Sunday, March 28, 2010

40 days and 40 nights

David Cameron told Conservative activists yesterday that they had 40 days and 40 nights to convince the electorate that Labour is not the future and that only he offered the change necessary to heal broken Britain. He said: "The economy's stuck, society's stuck, the whole country is stuck with Gordon Brown. And we need that change, that energy, that dynamism, to get our economy moving, to get our country moving, to get our society moving."

The biblical allusion prompted Tom Harris MP to tweet:

Odd that Dave's using Biblical language. When I hear "40 days and 40 nights" the first thing I think is "wilderness".
And that, Mr Harris, is right and good.

For these 13 years have been a period of soul-searching and introspection every bit as painful as the other two great periods in the wilderness that the Conservative Party has endured. Its longest period in opposition (1850-74) came as a result of the schism caused by the repeal of the Corn Laws. Since the Party lost power in 1997, Disraeli’s darkest days have been re-lived by John Major, William Hague, Iain Duncan Smith and Michael Howard. They were typified by a lack of unity, fractious in-fighting, disloyalty and a resigned despondency that the party never actually deserved to win against Tony Blair: indeed, there were many on the Conservative benches who preferred Mr Blair to Major, Hague, Duncan Smith or Howard.

But then New Labour removed their most successful leader in the party’s history, and foisted Gordon Brown upon the nation. And week after week he had to face the youthful David Cameron across the despatch box, with Mr Cameron exuding a passion for change, tenacity, vigour and suave presentation. In just a few short years since he was elected, David Cameron has managed to draw together the disparate and sometimes conflicting strands of the Conservative Party, and has succeeded in reconstituting it as the ‘broad church’ consonant with its history.

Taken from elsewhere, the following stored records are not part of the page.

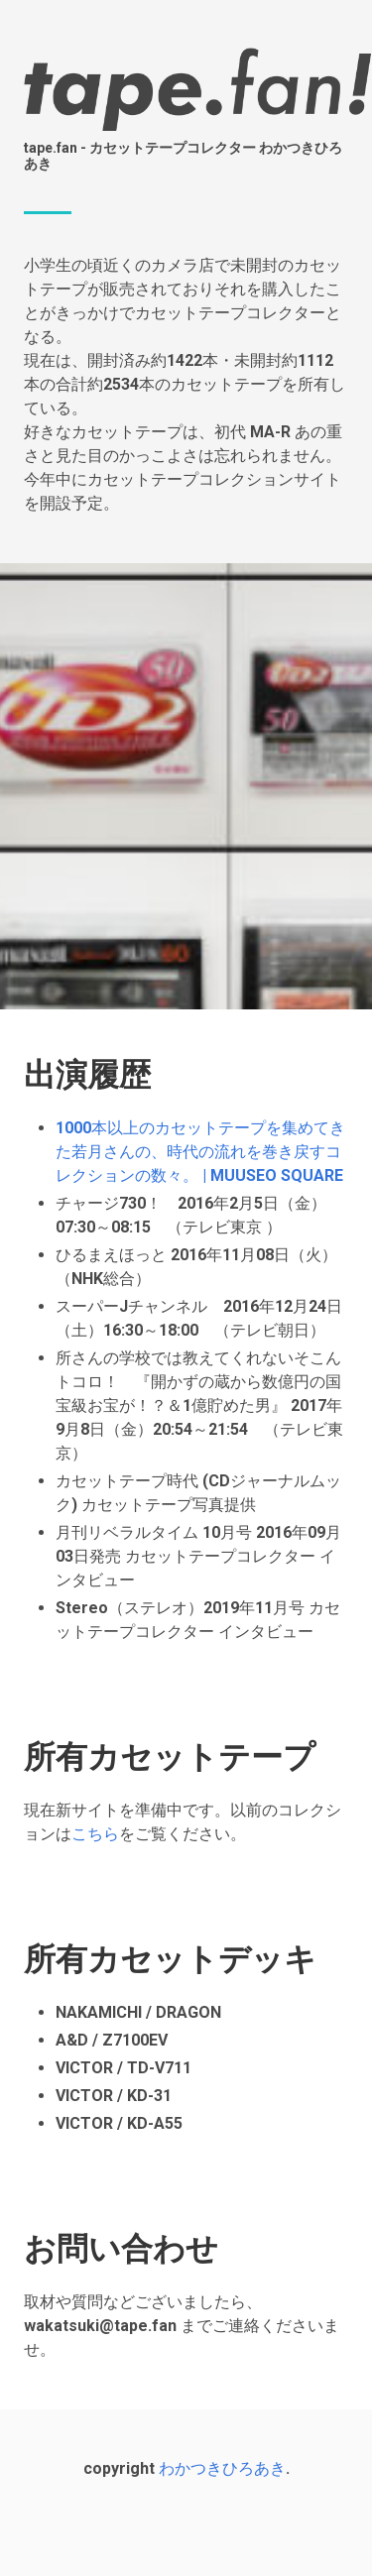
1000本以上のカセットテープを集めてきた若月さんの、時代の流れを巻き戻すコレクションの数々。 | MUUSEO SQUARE (200, 1151)
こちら (95, 1833)
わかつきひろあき (222, 2468)
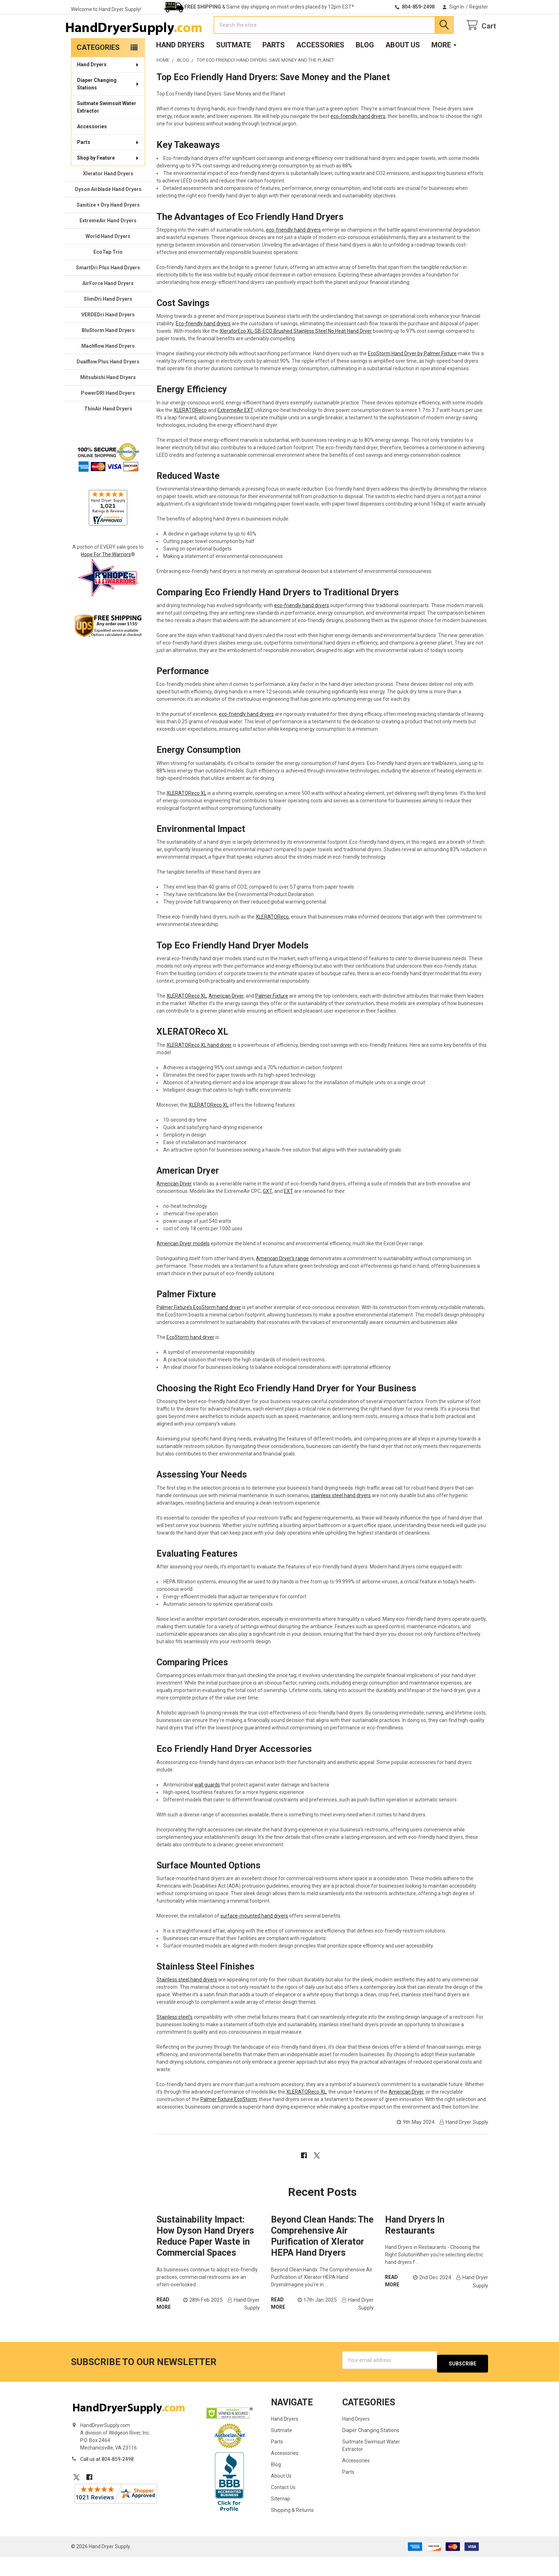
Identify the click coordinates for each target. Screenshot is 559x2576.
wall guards (207, 1807)
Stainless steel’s (175, 2040)
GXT (267, 1214)
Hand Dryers (180, 67)
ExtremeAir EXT (235, 433)
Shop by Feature (108, 180)
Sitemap (280, 2518)
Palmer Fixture (271, 1018)
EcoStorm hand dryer (190, 1360)
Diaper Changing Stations (108, 106)
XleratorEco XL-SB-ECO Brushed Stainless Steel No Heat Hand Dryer (296, 354)
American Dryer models (183, 1266)
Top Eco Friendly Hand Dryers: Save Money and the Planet (273, 100)
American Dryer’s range (282, 1281)
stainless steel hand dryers (341, 1518)
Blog (365, 67)
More (444, 67)
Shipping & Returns (292, 2529)
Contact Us (283, 2506)
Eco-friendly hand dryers (203, 346)
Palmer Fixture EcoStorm (228, 2122)
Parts (273, 67)
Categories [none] (98, 70)
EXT (288, 1214)
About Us (402, 67)
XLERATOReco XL (186, 816)
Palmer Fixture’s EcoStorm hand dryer (199, 1330)
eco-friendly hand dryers (357, 139)
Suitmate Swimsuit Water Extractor (106, 129)
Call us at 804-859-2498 (107, 2478)
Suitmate (233, 67)
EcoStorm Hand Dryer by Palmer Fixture (412, 376)
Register (478, 7)
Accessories (320, 67)
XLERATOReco (190, 433)
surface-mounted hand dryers (254, 1938)
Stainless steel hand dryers (187, 2002)
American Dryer (226, 1018)
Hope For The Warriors (106, 577)
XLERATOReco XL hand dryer (199, 1068)
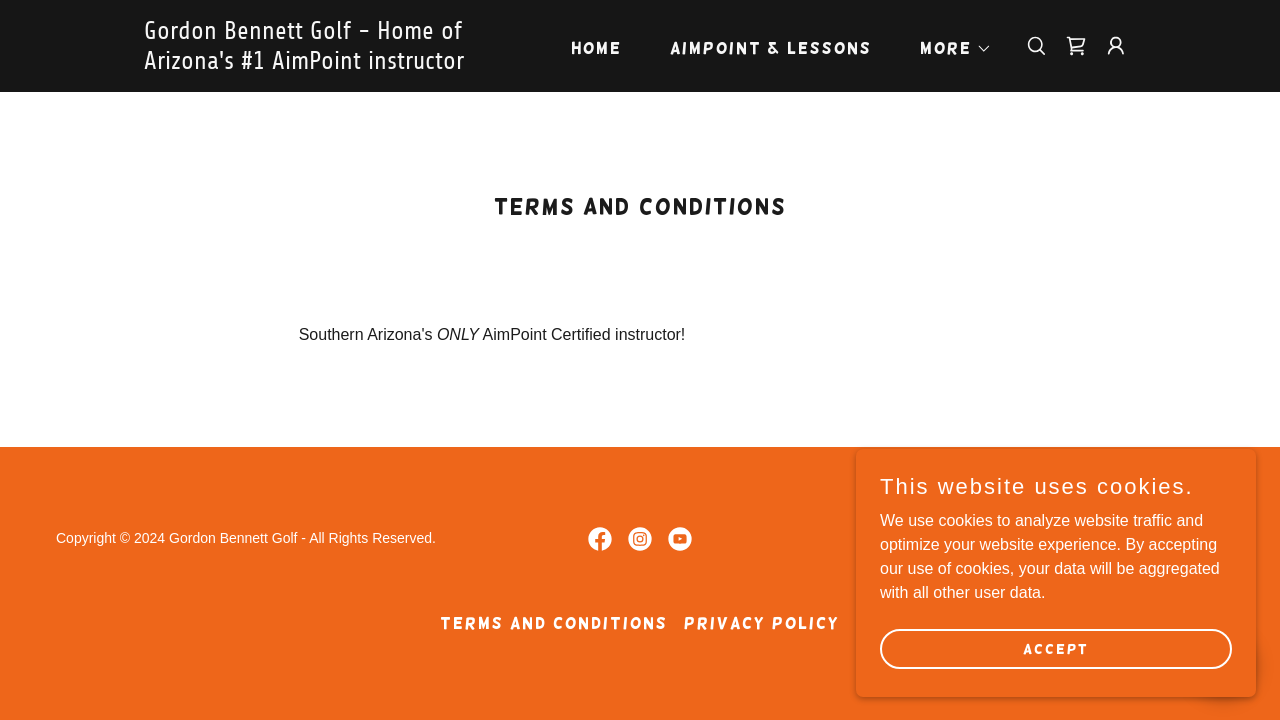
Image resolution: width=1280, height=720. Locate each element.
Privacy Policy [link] (762, 623)
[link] (317, 63)
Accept (1056, 648)
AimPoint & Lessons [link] (771, 48)
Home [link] (596, 48)
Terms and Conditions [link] (554, 623)
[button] (948, 49)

On this Palm Sunday, let us remember that periods in the wilderness are invariably sorely testing, but they can be profoundly purgatorial. Yet the catharsis is only beneficial if it is enduring, if the lessons are learned and effect real change.

In the Lord’s case, the wilderness was a necessary prelude to the incarnational kenosis: he conquered the temptations of the Devil and demonstrated that He came to free people from Satan’s power.

In Disraeli’s case, his wilderness years were inseparable from the great Tory revival, his ‘One Nation’ legacy and the birth of the modern Conservative Party.

In Cameron’s case, the fruits of his wilderness years are yet to be tasted. But there is sure and certain hope of resurrection.